_Task item_. The line containing "您好！欢迎访问广州市绿辰通风设备有限公司网站！" marks the end; return exactly every line from the start of the records up to and including it, but no pictures.

═══ Exercise data

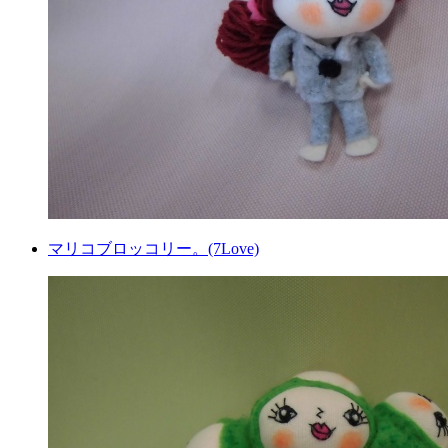
マリコブロッコリー。(7Love)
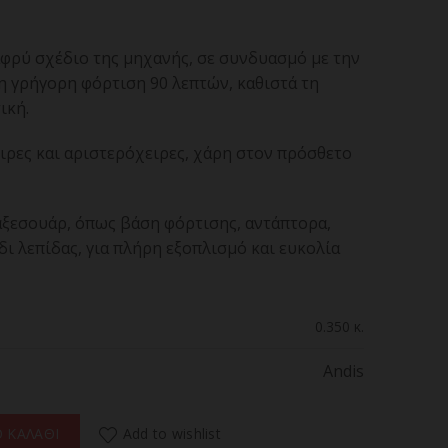
αφρύ σχέδιο της μηχανής, σε συνδυασμό με την
η γρήγορη φόρτιση 90 λεπτών, καθιστά τη
ική.
ειρες και αριστερόχειρες, χάρη στον πρόσθετο
ξεσουάρ, όπως βάση φόρτισης, αντάπτορα,
ι λεπίδας, για πλήρη εξοπλισμό και ευκολία
0.350 κ.
Andis
τική Κουρευτική Μηχανή Ρεύματος/Επαναφορτιζόμενη PHAZE BLAD
Add to wishlist
 ΚΑΛΑΘΙ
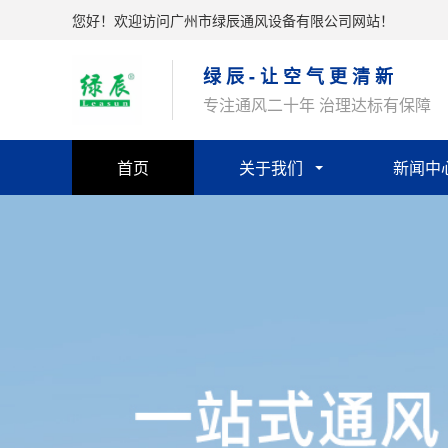
您好！欢迎访问广州市绿辰通风设备有限公司网站！
绿 辰 - 让 空 气 更 清 新
专注通风二十年 治理达标有保障
首页
关于我们
新闻中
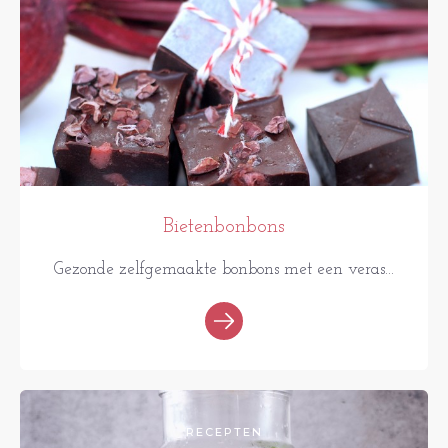
Bietenbonbons
Gezonde zelfgemaakte bonbons met een veras...
RECEPTEN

══════

_Response area_.
マリコブロッコリー。(7Love)
αφρύ σχέδιο της μηχανής, σε συνδυασμό με την
η γρήγορη φόρτιση 90 λεπτών, καθιστά τη
ική.
ειρες και αριστερόχειρες, χάρη στον πρόσθετο
ξεσουάρ, όπως βάση φόρτισης, αντάπτορα,
ι λεπίδας, για πλήρη εξοπλισμό και ευκολία
0.350 κ.
Andis
τική Κουρευτική Μηχανή Ρεύματος/Επαναφορτιζόμενη PHAZE BLAD
Add to wishlist
 ΚΑΛΑΘΙ
您好！欢迎访问广州市绿辰通风设备有限公司网站！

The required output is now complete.